Closed da-ekchajzer closed 1 year ago
@samuelrince I would be interested in your opinion.
I have deep dived a little bit more using the original spreadsheet. Looks like making one logarithm-like function model per CPU "model" or "family" (Platinum, Gold, Silver, etc.) could be a good idea?
Here the red one is the line 6 from the spreadsheet, corresponding to c5.metal*. I don't know what the star means here neither why the red curve stands out that much. Looks like it should be on the other graph.
@da-ekchajzer, let me known what you think of this approach. I guess if can have the CPU model name we will have a better estimation of what the power consumption profile should look like for new CPU models.
Also I don't understand the second table, it's not the power consumption per CPU architecture right?
Architecture Min Watts (0%) Max Watts (100%) Skylake 0.6446044454253452 4.193436438541878 Broadwell 0.7128342245989304 3.6853275401069516 Haswell 1.9005681818181814 6.012910353535353 EPYC 2nd Gen 0.4742621527777778 1.6929615162037037 Cascade Lake 0.6389493581523519 3.9673047343937564 EPYC 3rd Gen 0.44538981119791665 2.0193277994791665 Ivy Bridge 3.0369270833333335 8.248611111111112 Sandy Bridge 2.1694411458333334 8.575357663690477
The second table represents the medium consumption of a server depending on the CPU family (also called Architecture).
My idea is to generate server consumption profiles at first per CPU family, until we gather data on specific CPU (and other components) to make consumption profile based on more precise data (number of core, CPU model, ā¦).
But either way we should come up with a generic way of generating a consumption profile from an workload
object I mention above. As I saw in your graph you use a linear approach to connect a point with its successor. IMHO the approach is limited :
When few points are given (in the case of the second table for instance) the consumption profile will be an affine function
Example for Skylake family
"workload":{
"0":0.6446044454253452,
"100": 4.193436438541878
}
consumption_profil(x) = ((100 - 0) / (4.193436438541878 - 0.6446044454253452)) * x + 0.6446044454253452
Yet, we know the consumption profile is not linear.

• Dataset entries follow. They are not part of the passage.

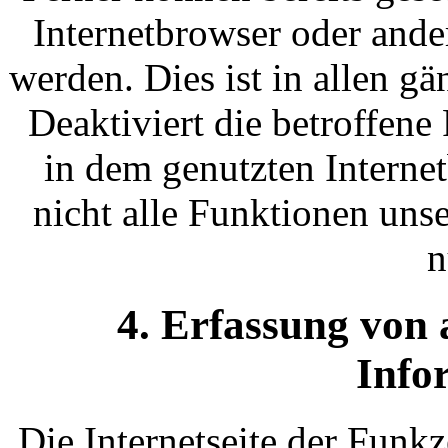
Internetbrowser oder and
werden. Dies ist in allen g
Deaktiviert die betroffen
in dem genutzten Interne
nicht alle Funktionen unse
n
4. Erfassung von
Info
Die Internetseite der Funkz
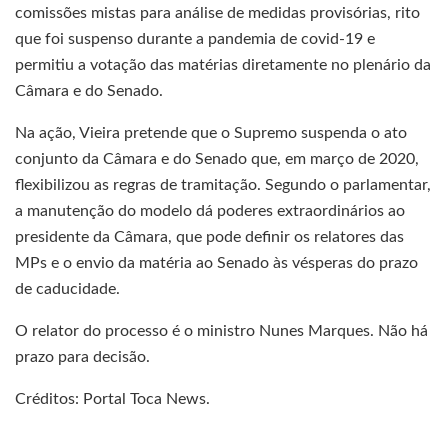
comissões mistas para análise de medidas provisórias, rito
que foi suspenso durante a pandemia de covid-19 e
permitiu a votação das matérias diretamente no plenário da
Câmara e do Senado.
Na ação, Vieira pretende que o Supremo suspenda o ato
conjunto da Câmara e do Senado que, em março de 2020,
flexibilizou as regras de tramitação. Segundo o parlamentar,
a manutenção do modelo dá poderes extraordinários ao
presidente da Câmara, que pode definir os relatores das
MPs e o envio da matéria ao Senado às vésperas do prazo
de caducidade.
O relator do processo é o ministro Nunes Marques. Não há
prazo para decisão.
Créditos: Portal Toca News.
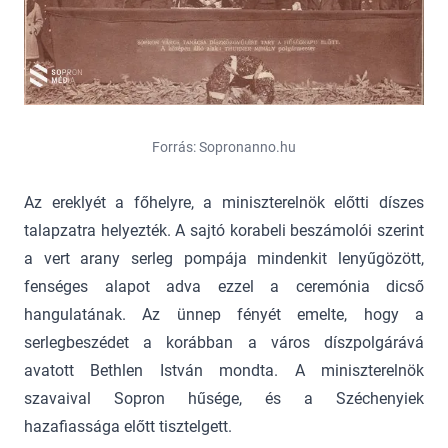
Forrás: Sopronanno.hu
Az ereklyét a főhelyre, a miniszterelnök előtti díszes
talapzatra helyezték. A sajtó korabeli beszámolói szerint
a vert arany serleg pompája mindenkit lenyűgözött,
fenséges alapot adva ezzel a ceremónia dicső
hangulatának. Az ünnep fényét emelte, hogy a
serlegbeszédet a korábban a város díszpolgárává
avatott Bethlen István mondta. A miniszterelnök
szavaival Sopron hűsége, és a Széchenyiek
hazafiassága előtt tisztelgett.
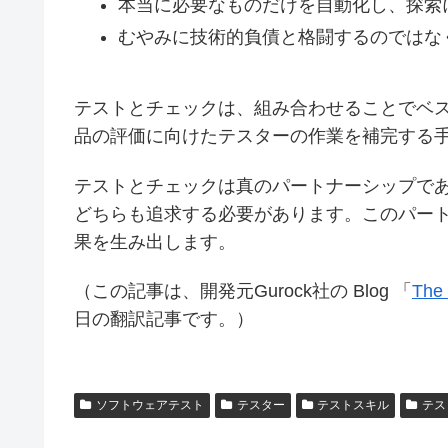
本当に必要なものだけを自動化し、探索
むやみに技術的負債と格闘するのではな
テストとチェックは、組み合わせることでベ
品の評価に向けたテスターの作業を補完する
テストとチェックは真のパートナーシップで
どちらも追求する必要があります。このパー
果を生み出します。
（この記事は、開発元Gurock社の Blog 「
The 
日の翻訳記事です。）
ソフトウェアテスト
テスター
テストスキル
テス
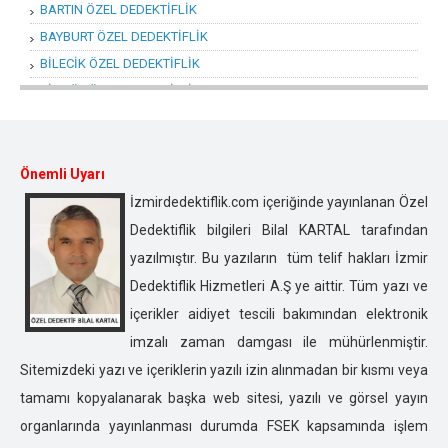
BARTIN ÖZEL DEDEKTİFLİK
BAYBURT ÖZEL DEDEKTİFLİK
BİLECİK ÖZEL DEDEKTİFLİK
BİNGÖL ÖZEL DEDEKTİFLİK
BİTLİS ÖZEL DEDEKTİFLİK
BOLU ÖZEL DEDEKTİFLİK
BURDUR ÖZEL DEDEKTİFLİK
Önemli Uyarı
BURSA ÖZEL DEDEKTİFLİK
İzmirdedektiflik.com içeriğinde yayınlanan Özel
ÇANAKKALE ÖZEL DEDEKTİFLİK
Dedektiflik bilgileri Bilal KARTAL tarafından
ÇANKIRI ÖZEL DEDEKTİFLİK
yazılmıştır. Bu yazıların tüm telif hakları İzmir
ÇORUM ÖZEL DEDEKTİFLİK
Dedektiflik Hizmetleri A.Ş ye aittir. Tüm yazı ve
DENİZLİ ÖZEL DEDEKTİFLİK
içerikler aidiyet tescili bakımından elektronik
DİYARBAKIR ÖZEL DEDEKTİFLİK
imzalı zaman damgası ile mühürlenmiştir.
DÜZCE ÖZEL DEDEKTİFLİK
Sitemizdeki yazı ve içeriklerin yazılı izin alınmadan bir kısmı veya
EDİRNE ÖZEL DEDEKTİFLİK
tamamı kopyalanarak başka web sitesi, yazılı ve görsel yayın
ELAZIĞ ÖZEL DEDEKTİFLİK
organlarında yayınlanması durumda FSEK kapsamında işlem
ERZİNCAN ÖZEL DEDEKTİFLİK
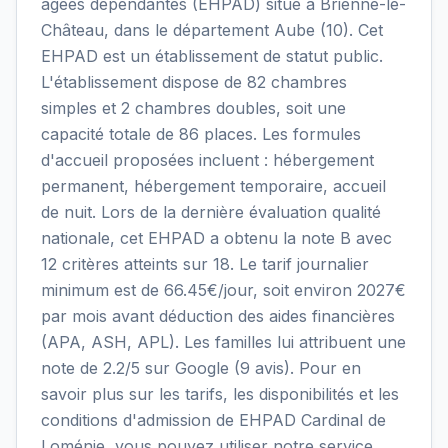
âgées dépendantes (EHPAD) situé à Brienne-le-
Château, dans le département Aube (10). Cet
EHPAD est un établissement de statut public.
L'établissement dispose de 82 chambres
simples et 2 chambres doubles, soit une
capacité totale de 86 places. Les formules
d'accueil proposées incluent : hébergement
permanent, hébergement temporaire, accueil
de nuit. Lors de la dernière évaluation qualité
nationale, cet EHPAD a obtenu la note B avec
12 critères atteints sur 18. Le tarif journalier
minimum est de 66.45€/jour, soit environ 2027€
par mois avant déduction des aides financières
(APA, ASH, APL). Les familles lui attribuent une
note de 2.2/5 sur Google (9 avis). Pour en
savoir plus sur les tarifs, les disponibilités et les
conditions d'admission de EHPAD Cardinal de
Loménie, vous pouvez utiliser notre service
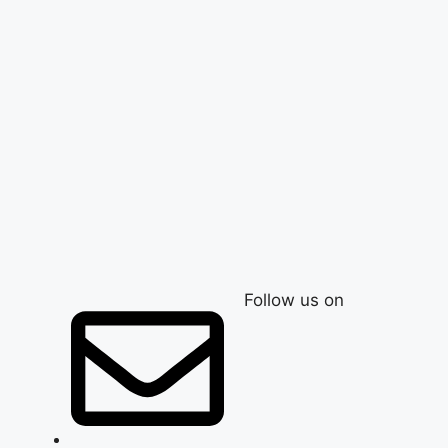
Follow us on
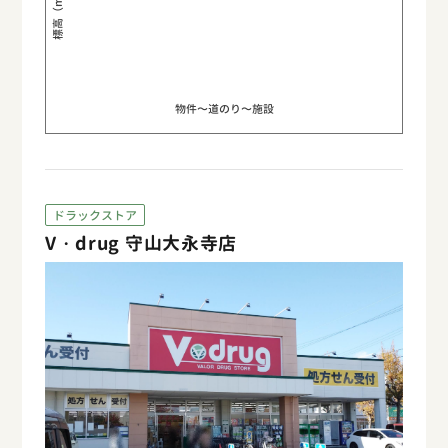
標高（m）
物件〜道のり〜施設
ドラックストア
V・drug 守山大永寺店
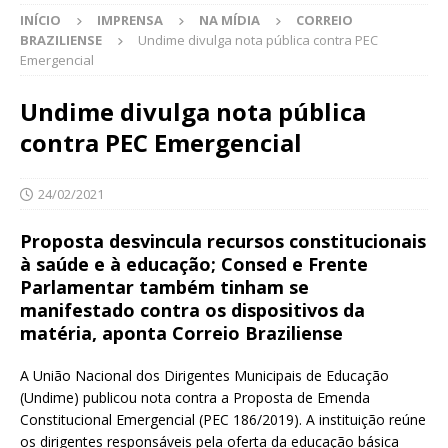
INÍCIO
IMPRENSA
NA MÍDIA
CORREIO
BRAZILIENSE
Undime divulga nota pública contra PEC
Emergencial
Undime divulga nota pública
contra PEC Emergencial
24/02/2021
Proposta desvincula recursos constitucionais
à saúde e à educação; Consed e Frente
Parlamentar também tinham se
manifestado contra os dispositivos da
matéria, aponta Correio Braziliense
A União Nacional dos Dirigentes Municipais de Educação
(Undime) publicou nota contra a Proposta de Emenda
Constitucional Emergencial (PEC 186/2019). A instituição reúne
os dirigentes responsáveis pela oferta da educação básica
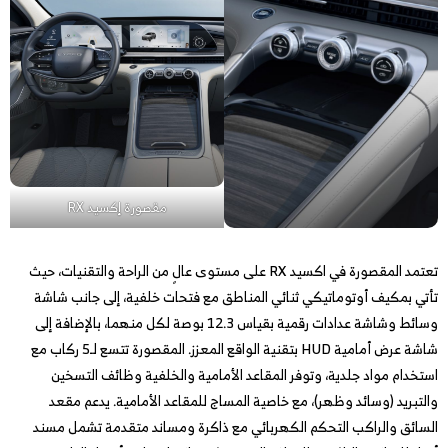
مقصورة إكسيد RX
تعتمد المقصورة في اكسيد RX على مستوى عالٍ من الراحة والتقنيات، حيث
تأتي بمكيف أوتوماتيكي ثنائي المناطق مع فتحات خلفية، إلى جانب شاشة
وسائط وشاشة عدادات رقمية بقياس 12.3 بوصة لكل منهما، بالإضافة إلى
شاشة عرض أمامية HUD بتقنية الواقع المعزز. المقصورة تتسع لـ5 ركاب مع
استخدام مواد جلدية، وتوفر المقاعد الأمامية والخلفية وظائف التسخين
والتبريد (وسائد وظهر)، مع خاصية المساج للمقاعد الأمامية. يدعم مقعد
السائق والراكب التحكم الكهربائي مع ذاكرة ومساند متقدمة تشمل مسند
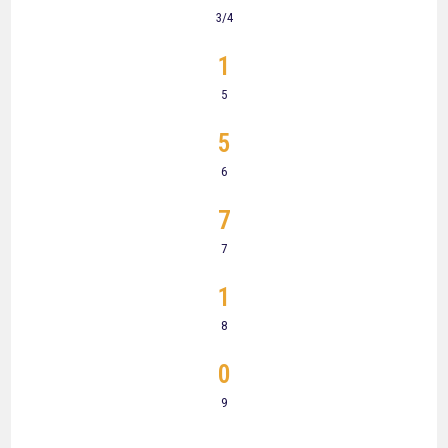
3/4
1
5
5
6
7
7
1
8
0
9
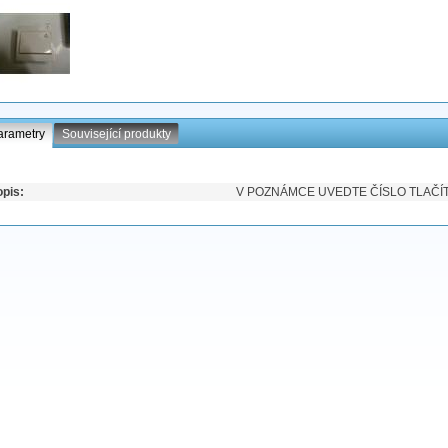
arametry
Související produkty
pis:
V POZNÁMCE UVEDTE ČÍSLO TLAČÍTK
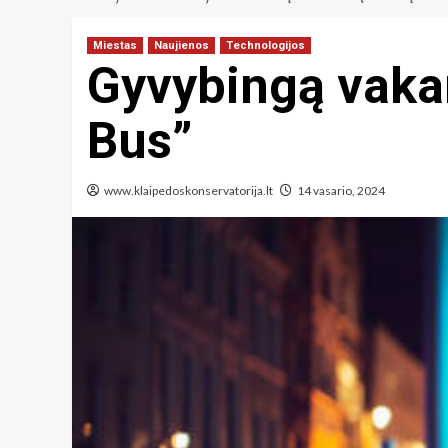
Miestas
Naujienos
Technologijos
Gyvybingą vakar
Bus”
www.klaipedoskonservatorija.lt
14 vasario, 2024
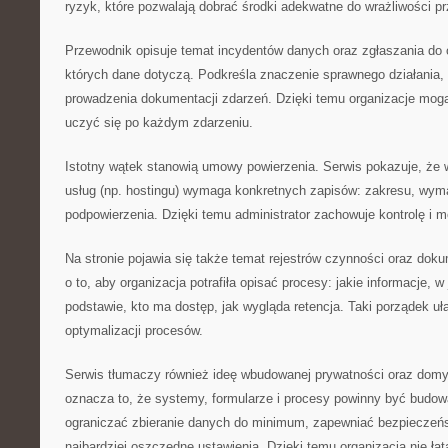
ryzyk, które pozwalają dobrać środki adekwatne do wrażliwości pr
Przewodnik opisuje temat incydentów danych oraz zgłaszania do 
których dane dotyczą. Podkreśla znaczenie sprawnego działania,
prowadzenia dokumentacji zdarzeń. Dzięki temu organizacje mog
uczyć się po każdym zdarzeniu.
Istotny wątek stanowią umowy powierzenia. Serwis pokazuje, że
usług (np. hostingu) wymaga konkretnych zapisów: zakresu, wyma
podpowierzenia. Dzięki temu administrator zachowuje kontrolę i
Na stronie pojawia się także temat rejestrów czynności oraz dok
o to, aby organizacja potrafiła opisać procesy: jakie informacje, w 
podstawie, kto ma dostęp, jak wygląda retencja. Taki porządek uł
optymalizacji procesów.
Serwis tłumaczy również ideę wbudowanej prywatności oraz domy
oznacza to, że systemy, formularze i procesy powinny być budowan
ograniczać zbieranie danych do minimum, zapewniać bezpieczeńs
najbardziej oszczędne ustawienia. Dzięki temu organizacja nie łat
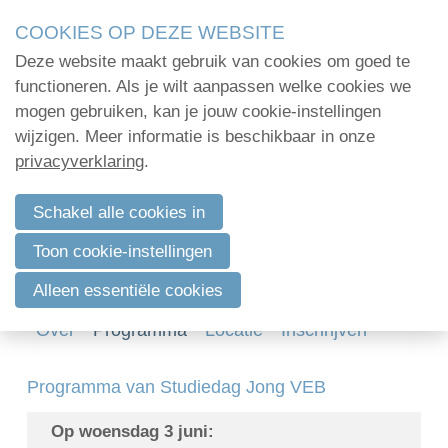
Skip
2Mpact organiseert in opdracht van verenigingen en
COOKIES OP DEZE WEBSITE
links
kwalitatief hoogstaande opleidingen en vormi
Deze website maakt gebruik van cookies om goed te
2Mpact beschikt hiervoor over de KMO-portefeuil
Jump
Home
functioneren. Als je wilt aanpassen welke cookies we
to
mogen gebruiken, kan je jouw cookie-instellingen
Administratie
Startdag Jong VEB – Jouw kickstart in
navigation
wijzigen. Meer informatie is beschikbaar in onze
de bodemsector
Jump
privacyverklaring
.
Organisatie
to
woensdag 3 juni 2026 van 08:30 uur tot
Communicatie
main
Schakel alle cookies in
13:30 uur
content
Ondernemershuis Mechelen
Verenigingsadvies
Toon cookie-instellingen
VEB
Mijn deelnamecertificaten
Alleen essentiële cookies
Dag van de
Over
Programma
Locatie
Inschrijven
bodemdeskundige
Programma van Studiedag Jong VEB
Op woensdag 3 juni:
Log in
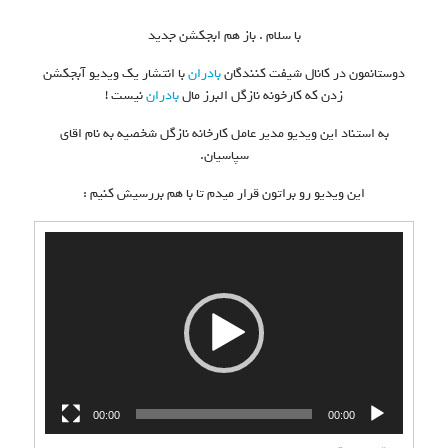
با سلام . باز هم ابجکشن جدید
دوستانمون در کانال شیفت کنندگان
بادران
با انتشار یک ویدیو آبجکشن
زدن که کارخونه نازگل البرز مال
بادران
نیست !
به استناد این ویدیو مدیر عامل کارخانه نازگل شخصیه به نام اقای
سپاسیان.
این ویدیو رو براتون قرار میدم تا با هم بررسیش کنیم :
نمایشگر
ویدیو
00:00
00:00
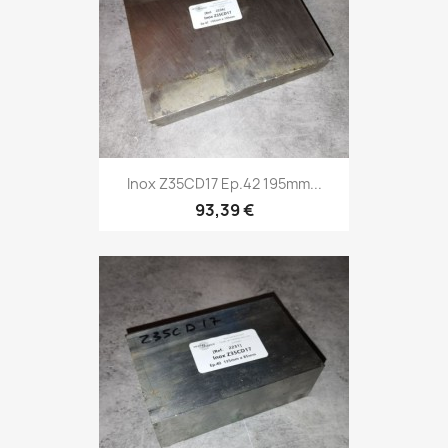
Inox Z35CD17 Ep.42 195mm...
93,39 €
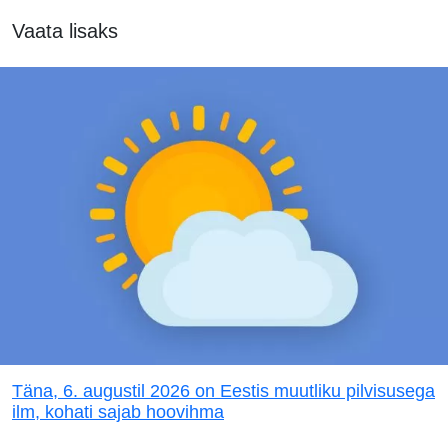
Vaata lisaks
Täna, 6. augustil 2026 on Eestis muutliku pilvisusega
ilm, kohati sajab hoovihma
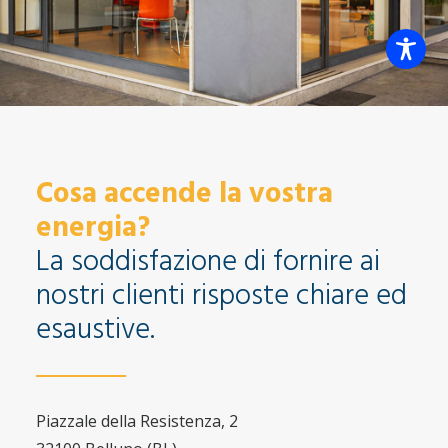
Cosa accende la vostra
energia?
La soddisfazione di fornire ai
nostri clienti risposte chiare ed
esaustive.
Piazzale della Resistenza, 2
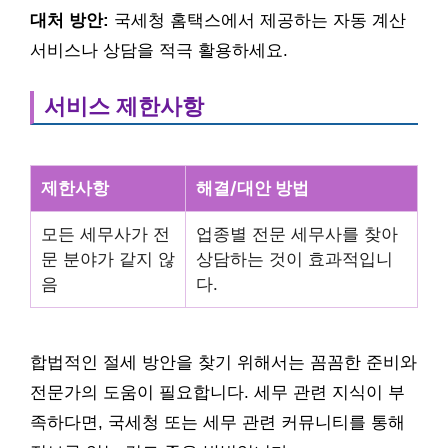
대처 방안:
국세청 홈택스에서 제공하는 자동 계산
서비스나 상담을 적극 활용하세요.
서비스 제한사항
제한사항
해결/대안 방법
모든 세무사가 전
업종별 전문 세무사를 찾아
문 분야가 같지 않
상담하는 것이 효과적입니
음
다.
합법적인 절세 방안을 찾기 위해서는 꼼꼼한 준비와
전문가의 도움이 필요합니다. 세무 관련 지식이 부
족하다면, 국세청 또는 세무 관련 커뮤니티를 통해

Besides, with this approach, we won't come up with a function defined by its coefficient but with a set of affine function connecting a point to another.
Cloud carbon footprint uses an affine equation (as saw above) to come up with an average watts' consumption Average Watts (x) = Min Watts + x * (Max Watts - Min Watts)
I think with the AWS data from teads and the future data we'll have we can be more ambitious and generate more precise functions.
What do you think of using a logarithmic regression
(which I am not familiar with) based on the workload object and previous consumption_profil ?
Does this make sense to you ?
I think a logarithmic function is good enough to model the CPU power consumption given the workload, and I understand that often we will only have the min (idle) and max (100%) power consumption.
The idea is to have a more precise model if we can have access to the CPU model. Precisely in Intel case, if we know the CPU is either Xeon Platinum, Xeon Gold, Xeon Silver we can use a different base model to compute the "Final model", based on min and max power consumption.
Here is an example:
We receive from the API, both the CPU model and workload as following:
{
"cpu": {
"model": "Intel Xeon Platinum 8124M"
},
"workload": {
0: 51 <<< Power consumption in idle state (in W)
100: 413 <<< Power consumption in 100% state (in W)
}
}
(Maybe not the actual json fields here)
Given that we know it is a Xeon Platinum CPU and we can use a more precise model previously fitted on Xeon Platinum CPU data only, see the following:
Here the white curve called "Platinum model" is a power consumption model inferred from all power consumption curves for Xeon Platinum CPUs.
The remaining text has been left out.